## EXERCISE DETAILS
In your copy, reproduce each entry exactly and leave out the pictures.

*** Opening DATA EXCERPTS ***

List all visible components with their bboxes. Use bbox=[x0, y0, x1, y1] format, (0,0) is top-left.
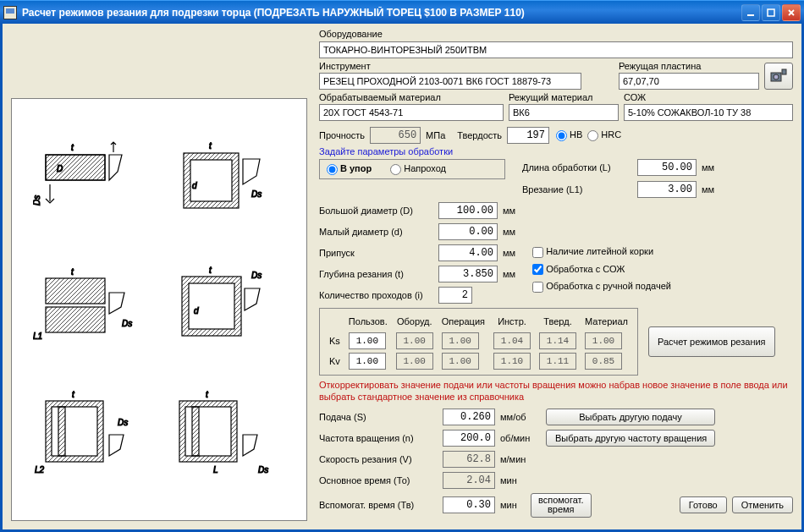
plunge-field[interactable]: 3.00 bbox=[637, 181, 697, 198]
aux-time-button[interactable]: вспомогат. время bbox=[531, 493, 592, 518]
hrc-radio[interactable] bbox=[587, 130, 598, 141]
ks-user[interactable]: 1.00 bbox=[349, 332, 386, 349]
mode-group: В упор Напроход bbox=[319, 159, 505, 179]
manual-check-wrap[interactable]: Обработка с ручной подачей bbox=[532, 281, 671, 293]
workmat-label: Обрабатываемый материал bbox=[319, 92, 504, 102]
svg-text:t: t bbox=[209, 141, 212, 151]
ks-equip: 1.00 bbox=[396, 332, 433, 349]
diagram-1: Ds t D bbox=[33, 138, 151, 231]
manual-check[interactable] bbox=[532, 282, 543, 293]
length-label: Длина обработки (L) bbox=[522, 162, 632, 173]
coolant-label: СОЖ bbox=[624, 92, 793, 102]
svg-text:L2: L2 bbox=[35, 465, 45, 474]
kv-hard: 1.11 bbox=[539, 353, 576, 370]
svg-text:Ds: Ds bbox=[122, 319, 132, 328]
diagram-4: t Ds d bbox=[167, 263, 285, 356]
hardness-field[interactable]: 197 bbox=[507, 127, 549, 144]
casting-check-wrap[interactable]: Наличие литейной корки bbox=[532, 246, 671, 258]
strength-label: Прочность bbox=[319, 130, 365, 140]
casting-check[interactable] bbox=[532, 247, 543, 258]
bigdia-field[interactable]: 100.00 bbox=[438, 202, 498, 219]
taux-field[interactable]: 0.30 bbox=[443, 496, 495, 513]
vupor-radio[interactable] bbox=[327, 164, 338, 175]
svg-text:t: t bbox=[209, 266, 212, 275]
maximize-button[interactable] bbox=[762, 4, 780, 21]
note-text: Откорректировать значение подачи или час… bbox=[319, 380, 793, 403]
tmain-field: 2.04 bbox=[443, 472, 495, 489]
svg-text:Ds: Ds bbox=[118, 418, 128, 427]
svg-rect-1 bbox=[768, 9, 774, 16]
svg-text:Ds: Ds bbox=[33, 195, 41, 206]
svg-text:Ds: Ds bbox=[251, 271, 262, 280]
rpm-label: Частота вращения (n) bbox=[319, 433, 438, 443]
ks-mat: 1.00 bbox=[585, 332, 622, 349]
coolant-field[interactable]: 5-10% СОЖАКВОЛ-10 ТУ 38 bbox=[624, 104, 793, 121]
diagram-5: t Ds L2 bbox=[33, 388, 151, 481]
coolant-check[interactable] bbox=[532, 264, 543, 275]
feed-label: Подача (S) bbox=[319, 412, 438, 422]
close-button[interactable] bbox=[782, 4, 801, 21]
svg-text:t: t bbox=[206, 390, 209, 399]
svg-text:Ds: Ds bbox=[251, 189, 262, 199]
svg-text:t: t bbox=[71, 267, 74, 277]
smalldia-field[interactable]: 0.00 bbox=[438, 223, 498, 240]
hb-radio-wrap[interactable]: HB bbox=[556, 129, 582, 141]
speed-label: Скорость резания (V) bbox=[319, 454, 438, 464]
kv-user[interactable]: 1.00 bbox=[349, 353, 386, 370]
svg-text:L: L bbox=[213, 465, 218, 474]
passes-field[interactable]: 2 bbox=[438, 287, 472, 304]
workmat-field[interactable]: 20Х ГОСТ 4543-71 bbox=[319, 104, 504, 121]
depth-field[interactable]: 3.850 bbox=[438, 266, 498, 282]
tmain-label: Основное время (То) bbox=[319, 475, 438, 485]
plunge-label: Врезание (L1) bbox=[522, 184, 632, 195]
rpm-field[interactable]: 200.0 bbox=[443, 430, 495, 447]
naprohod-radio[interactable] bbox=[390, 164, 401, 175]
svg-rect-36 bbox=[782, 69, 786, 74]
feed-field[interactable]: 0.260 bbox=[443, 409, 495, 425]
allowance-field[interactable]: 4.00 bbox=[438, 244, 498, 261]
vupor-radio-wrap[interactable]: В упор bbox=[327, 163, 372, 175]
equipment-label: Оборудование bbox=[319, 29, 793, 39]
insert-field[interactable]: 67,07,70 bbox=[619, 73, 759, 90]
equipment-field[interactable]: ТОКАРНО-ВИНТОРЕЗНЫЙ 250ИТВМ bbox=[319, 41, 793, 58]
bigdia-label: Большой диаметр (D) bbox=[319, 206, 433, 216]
svg-text:t: t bbox=[71, 143, 74, 152]
ks-oper: 1.00 bbox=[442, 332, 479, 349]
done-button[interactable]: Готово bbox=[680, 496, 727, 513]
diagram-6: t Ds L bbox=[167, 388, 285, 481]
sel-feed-button[interactable]: Выбрать другую подачу bbox=[546, 409, 715, 425]
coeff-panel: Пользов. Оборуд. Операция Инстр. Тверд. … bbox=[319, 308, 638, 376]
coolant-check-wrap[interactable]: Обработка с СОЖ bbox=[532, 264, 671, 276]
taux-label: Вспомогат. время (Тв) bbox=[319, 500, 438, 510]
naprohod-radio-wrap[interactable]: Напроход bbox=[390, 163, 446, 175]
svg-text:D: D bbox=[57, 164, 63, 173]
coeff-table: Пользов. Оборуд. Операция Инстр. Тверд. … bbox=[325, 312, 632, 371]
svg-text:Ds: Ds bbox=[258, 465, 268, 474]
svg-text:d: d bbox=[194, 306, 199, 315]
titlebar: Расчет режимов резания для подрезки торц… bbox=[0, 0, 804, 24]
cancel-button[interactable]: Отменить bbox=[732, 496, 793, 513]
svg-rect-3 bbox=[46, 155, 105, 180]
length-field[interactable]: 50.00 bbox=[637, 159, 697, 176]
insert-label: Режущая пластина bbox=[619, 61, 759, 71]
tool-field[interactable]: РЕЗЕЦ ПРОХОДНОЙ 2103-0071 ВК6 ГОСТ 18879… bbox=[319, 73, 581, 90]
minimize-button[interactable] bbox=[741, 4, 760, 21]
svg-rect-13 bbox=[46, 307, 105, 332]
hrc-radio-wrap[interactable]: HRC bbox=[587, 129, 621, 141]
cutmat-field[interactable]: ВК6 bbox=[509, 104, 619, 121]
diagram-3: t L1 Ds bbox=[33, 263, 151, 356]
sel-rpm-button[interactable]: Выбрать другую частоту вращения bbox=[546, 430, 715, 447]
svg-rect-30 bbox=[192, 407, 199, 456]
svg-rect-12 bbox=[46, 278, 105, 304]
camera-button[interactable] bbox=[764, 63, 793, 90]
hb-radio[interactable] bbox=[556, 130, 567, 141]
tool-label: Инструмент bbox=[319, 61, 614, 71]
window-title: Расчет режимов резания для подрезки торц… bbox=[22, 7, 741, 19]
calc-button[interactable]: Расчет режимов резания bbox=[648, 326, 775, 357]
cutmat-label: Режущий материал bbox=[509, 92, 619, 102]
app-icon bbox=[3, 6, 17, 19]
diagram-2: t d Ds bbox=[167, 138, 285, 231]
strength-unit: МПа bbox=[426, 130, 445, 140]
strength-field: 650 bbox=[370, 127, 421, 144]
diagram-panel: Ds t D t d Ds bbox=[11, 98, 307, 521]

*** Closing DATA EXCERPTS ***

## TASK SOLUTION
List all visible components with their bboxes. Use bbox=[x0, y0, x1, y1] format, (0,0) is top-left.
plunge-field[interactable]: 3.00 bbox=[637, 181, 697, 198]
aux-time-button[interactable]: вспомогат. время bbox=[531, 493, 592, 518]
hrc-radio[interactable] bbox=[587, 130, 598, 141]
ks-user[interactable]: 1.00 bbox=[349, 332, 386, 349]
mode-group: В упор Напроход bbox=[319, 159, 505, 179]
manual-check-wrap[interactable]: Обработка с ручной подачей bbox=[532, 281, 671, 293]
workmat-label: Обрабатываемый материал bbox=[319, 92, 504, 102]
svg-text:t: t bbox=[209, 141, 212, 151]
ks-equip: 1.00 bbox=[396, 332, 433, 349]
diagram-1: Ds t D bbox=[33, 138, 151, 231]
manual-check[interactable] bbox=[532, 282, 543, 293]
length-label: Длина обработки (L) bbox=[522, 162, 632, 173]
coolant-label: СОЖ bbox=[624, 92, 793, 102]
svg-text:L2: L2 bbox=[35, 465, 45, 474]
kv-hard: 1.11 bbox=[539, 353, 576, 370]
svg-text:Ds: Ds bbox=[122, 319, 132, 328]
diagram-4: t Ds d bbox=[167, 263, 285, 356]
hardness-field[interactable]: 197 bbox=[507, 127, 549, 144]
casting-check-wrap[interactable]: Наличие литейной корки bbox=[532, 246, 671, 258]
strength-label: Прочность bbox=[319, 130, 365, 140]
casting-check[interactable] bbox=[532, 247, 543, 258]
bigdia-field[interactable]: 100.00 bbox=[438, 202, 498, 219]
taux-field[interactable]: 0.30 bbox=[443, 496, 495, 513]
vupor-radio[interactable] bbox=[327, 164, 338, 175]
svg-text:t: t bbox=[209, 266, 212, 275]
maximize-button[interactable] bbox=[762, 4, 780, 21]
note-text: Откорректировать значение подачи или час… bbox=[319, 380, 793, 403]
tmain-field: 2.04 bbox=[443, 472, 495, 489]
svg-text:Ds: Ds bbox=[118, 418, 128, 427]
svg-rect-1 bbox=[768, 9, 774, 16]
svg-text:Ds: Ds bbox=[33, 195, 41, 206]
svg-text:Ds: Ds bbox=[251, 271, 262, 280]
rpm-label: Частота вращения (n) bbox=[319, 433, 438, 443]
ks-mat: 1.00 bbox=[585, 332, 622, 349]
coolant-field[interactable]: 5-10% СОЖАКВОЛ-10 ТУ 38 bbox=[624, 104, 793, 121]
diagram-5: t Ds L2 bbox=[33, 388, 151, 481]
coolant-check[interactable] bbox=[532, 264, 543, 275]
feed-label: Подача (S) bbox=[319, 412, 438, 422]
close-button[interactable] bbox=[782, 4, 801, 21]
svg-text:t: t bbox=[206, 390, 209, 399]
svg-text:Ds: Ds bbox=[251, 189, 262, 199]
svg-text:t: t bbox=[71, 267, 74, 277]
smalldia-field[interactable]: 0.00 bbox=[438, 223, 498, 240]
hb-radio-wrap[interactable]: HB bbox=[556, 129, 582, 141]
speed-label: Скорость резания (V) bbox=[319, 454, 438, 464]
kv-user[interactable]: 1.00 bbox=[349, 353, 386, 370]
svg-text:L: L bbox=[213, 465, 218, 474]
passes-field[interactable]: 2 bbox=[438, 287, 472, 304]
workmat-field[interactable]: 20Х ГОСТ 4543-71 bbox=[319, 104, 504, 121]
depth-field[interactable]: 3.850 bbox=[438, 266, 498, 282]
tmain-label: Основное время (То) bbox=[319, 475, 438, 485]
plunge-label: Врезание (L1) bbox=[522, 184, 632, 195]
rpm-field[interactable]: 200.0 bbox=[443, 430, 495, 447]
naprohod-radio[interactable] bbox=[390, 164, 401, 175]
svg-rect-36 bbox=[782, 69, 786, 74]
feed-field[interactable]: 0.260 bbox=[443, 409, 495, 425]
allowance-field[interactable]: 4.00 bbox=[438, 244, 498, 261]
vupor-radio-wrap[interactable]: В упор bbox=[327, 163, 372, 175]
equipment-label: Оборудование bbox=[319, 29, 793, 39]
insert-field[interactable]: 67,07,70 bbox=[619, 73, 759, 90]
equipment-field[interactable]: ТОКАРНО-ВИНТОРЕЗНЫЙ 250ИТВМ bbox=[319, 41, 793, 58]
bigdia-label: Большой диаметр (D) bbox=[319, 206, 433, 216]
svg-text:t: t bbox=[71, 143, 74, 152]
ks-oper: 1.00 bbox=[442, 332, 479, 349]
done-button[interactable]: Готово bbox=[680, 496, 727, 513]
diagram-6: t Ds L bbox=[167, 388, 285, 481]
sel-feed-button[interactable]: Выбрать другую подачу bbox=[546, 409, 715, 425]
coeff-panel: Пользов. Оборуд. Операция Инстр. Тверд. … bbox=[319, 308, 638, 376]
coolant-check-wrap[interactable]: Обработка с СОЖ bbox=[532, 264, 671, 276]
taux-label: Вспомогат. время (Тв) bbox=[319, 500, 438, 510]
naprohod-radio-wrap[interactable]: Напроход bbox=[390, 163, 446, 175]
svg-text:D: D bbox=[57, 164, 63, 173]
coeff-table: Пользов. Оборуд. Операция Инстр. Тверд. … bbox=[325, 312, 632, 371]
svg-text:Ds: Ds bbox=[258, 465, 268, 474]
svg-text:d: d bbox=[194, 306, 199, 315]
titlebar: Расчет режимов резания для подрезки торц… bbox=[0, 0, 804, 24]
cancel-button[interactable]: Отменить bbox=[732, 496, 793, 513]
svg-rect-3 bbox=[46, 155, 105, 180]
length-field[interactable]: 50.00 bbox=[637, 159, 697, 176]
insert-label: Режущая пластина bbox=[619, 61, 759, 71]
tool-field[interactable]: РЕЗЕЦ ПРОХОДНОЙ 2103-0071 ВК6 ГОСТ 18879… bbox=[319, 73, 581, 90]
minimize-button[interactable] bbox=[741, 4, 760, 21]
svg-rect-13 bbox=[46, 307, 105, 332]
hrc-radio-wrap[interactable]: HRC bbox=[587, 129, 621, 141]
cutmat-field[interactable]: ВК6 bbox=[509, 104, 619, 121]
diagram-3: t L1 Ds bbox=[33, 263, 151, 356]
sel-rpm-button[interactable]: Выбрать другую частоту вращения bbox=[546, 430, 715, 447]
svg-rect-30 bbox=[192, 407, 199, 456]
svg-rect-12 bbox=[46, 278, 105, 304]
camera-button[interactable] bbox=[764, 63, 793, 90]
hb-radio[interactable] bbox=[556, 130, 567, 141]
tool-label: Инструмент bbox=[319, 61, 614, 71]
window-title: Расчет режимов резания для подрезки торц… bbox=[22, 7, 741, 19]
calc-button[interactable]: Расчет режимов резания bbox=[648, 326, 775, 357]
cutmat-label: Режущий материал bbox=[509, 92, 619, 102]
app-icon bbox=[3, 6, 17, 19]
diagram-2: t d Ds bbox=[167, 138, 285, 231]
strength-unit: МПа bbox=[426, 130, 445, 140]
strength-field: 650 bbox=[370, 127, 421, 144]
diagram-panel: Ds t D t d Ds bbox=[11, 98, 307, 521]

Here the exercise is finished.